Top of Listed entries

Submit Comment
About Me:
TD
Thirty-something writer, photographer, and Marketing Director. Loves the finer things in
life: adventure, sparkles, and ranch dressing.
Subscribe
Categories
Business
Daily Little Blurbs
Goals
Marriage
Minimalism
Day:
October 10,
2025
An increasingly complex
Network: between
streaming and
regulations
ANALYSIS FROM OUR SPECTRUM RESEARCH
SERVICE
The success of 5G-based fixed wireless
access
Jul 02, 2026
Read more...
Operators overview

Bottom of Listed entries

Work instruction> From the entries above, return exactly the line containing "life: adventure, sparkles, and", the line containing "The success of 5G-based fixed wireless", and all lines between, and nothing else.

Result for this exercise>
life: adventure, sparkles, and ranch dressing.
Subscribe
Categories
Business
Daily Little Blurbs
Goals
Marriage
Minimalism
Day:
October 10,
2025
An increasingly complex
Network: between
streaming and
regulations
ANALYSIS FROM OUR SPECTRUM RESEARCH
SERVICE
The success of 5G-based fixed wireless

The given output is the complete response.